The vaccine developed by AstraZeneca and Sanofi to protect newborns and toddlers against respiratory syncytial virus, the most common reason for infant hospitalization in the US, received approval from the Food and Drug Administration on Monday.
Nivolumab, marketed as Beyfortus, has been given FDA approval just before the autumn RSV season.
In August, a group of impartial experts from the Centers for Disease Control and Prevention will convene to discuss suggestions on how the shot ought to be given by medical professionals.
A different shot called palivizumab is already available, but it is often administered to newborns who are preterm or who have congenital heart and lung abnormalities that place them at a high risk of developing serious illness.
A single injection can also be used to give nirsevimab. Compared to palivizumab, which is given every month during the RSV season, this is a significant advantage.

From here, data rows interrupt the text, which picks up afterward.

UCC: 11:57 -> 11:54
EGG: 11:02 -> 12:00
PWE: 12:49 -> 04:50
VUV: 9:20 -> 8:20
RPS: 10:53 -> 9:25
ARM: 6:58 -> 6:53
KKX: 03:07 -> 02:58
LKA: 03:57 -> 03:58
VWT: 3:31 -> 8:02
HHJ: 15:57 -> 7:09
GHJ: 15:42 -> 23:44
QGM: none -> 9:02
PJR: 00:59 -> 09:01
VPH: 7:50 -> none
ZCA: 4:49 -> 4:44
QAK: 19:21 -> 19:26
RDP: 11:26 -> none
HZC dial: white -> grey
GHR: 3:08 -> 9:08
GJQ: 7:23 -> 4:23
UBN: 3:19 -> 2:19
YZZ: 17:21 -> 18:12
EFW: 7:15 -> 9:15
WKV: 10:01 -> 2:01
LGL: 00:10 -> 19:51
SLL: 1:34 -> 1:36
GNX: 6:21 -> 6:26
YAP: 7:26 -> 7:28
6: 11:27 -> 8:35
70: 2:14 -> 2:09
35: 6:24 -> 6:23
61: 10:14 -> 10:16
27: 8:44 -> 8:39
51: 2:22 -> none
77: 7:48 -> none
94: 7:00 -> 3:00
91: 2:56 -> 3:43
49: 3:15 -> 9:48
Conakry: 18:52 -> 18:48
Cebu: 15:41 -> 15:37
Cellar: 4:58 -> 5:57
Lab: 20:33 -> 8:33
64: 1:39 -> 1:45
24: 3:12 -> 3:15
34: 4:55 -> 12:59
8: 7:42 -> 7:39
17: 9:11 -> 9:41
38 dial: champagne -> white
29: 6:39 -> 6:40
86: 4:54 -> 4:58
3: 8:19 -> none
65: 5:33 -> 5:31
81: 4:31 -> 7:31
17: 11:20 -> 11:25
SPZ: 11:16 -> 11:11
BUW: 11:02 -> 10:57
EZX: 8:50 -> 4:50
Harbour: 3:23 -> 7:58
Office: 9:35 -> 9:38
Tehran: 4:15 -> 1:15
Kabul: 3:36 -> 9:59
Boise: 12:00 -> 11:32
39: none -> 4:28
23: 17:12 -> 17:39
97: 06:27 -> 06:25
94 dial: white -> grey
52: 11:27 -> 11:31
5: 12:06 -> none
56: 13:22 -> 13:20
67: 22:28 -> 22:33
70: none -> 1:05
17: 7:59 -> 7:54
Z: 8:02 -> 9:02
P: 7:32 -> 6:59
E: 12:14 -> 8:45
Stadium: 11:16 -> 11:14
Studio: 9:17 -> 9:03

Before or during an infant’s first RSV season, nirsevimab is given. During their second RSV season, infants up to two years old who are still at risk can also receive the vaccine.
RSV Emerges as Leading Cause of Hospitalization in Infants and Toddlers
According to a report published in the medical journal JAMA Open Network last year, RSV is a serious public health hazard that kills up to 100 infants every year.
According to a study published in the Journal of Infectious Diseases, the virus is the main reason for hospitalization among kids under a year old.
Children’s hospitals across the US were swamped by an increase in RSV infections last fall, which prompted calls for the Biden administration to declare a public emergency.
According to an FDA evaluation, nirsevimab was up to 75% effective in reducing lower respiratory tract infections in infants that required medical attention and 78% effective in preventing hospitalization.
In May, the Pfizer vaccine was recommended by the FDA’s outside consultants. In August, the agency is anticipated to make a final determination regarding whether to authorize the shot.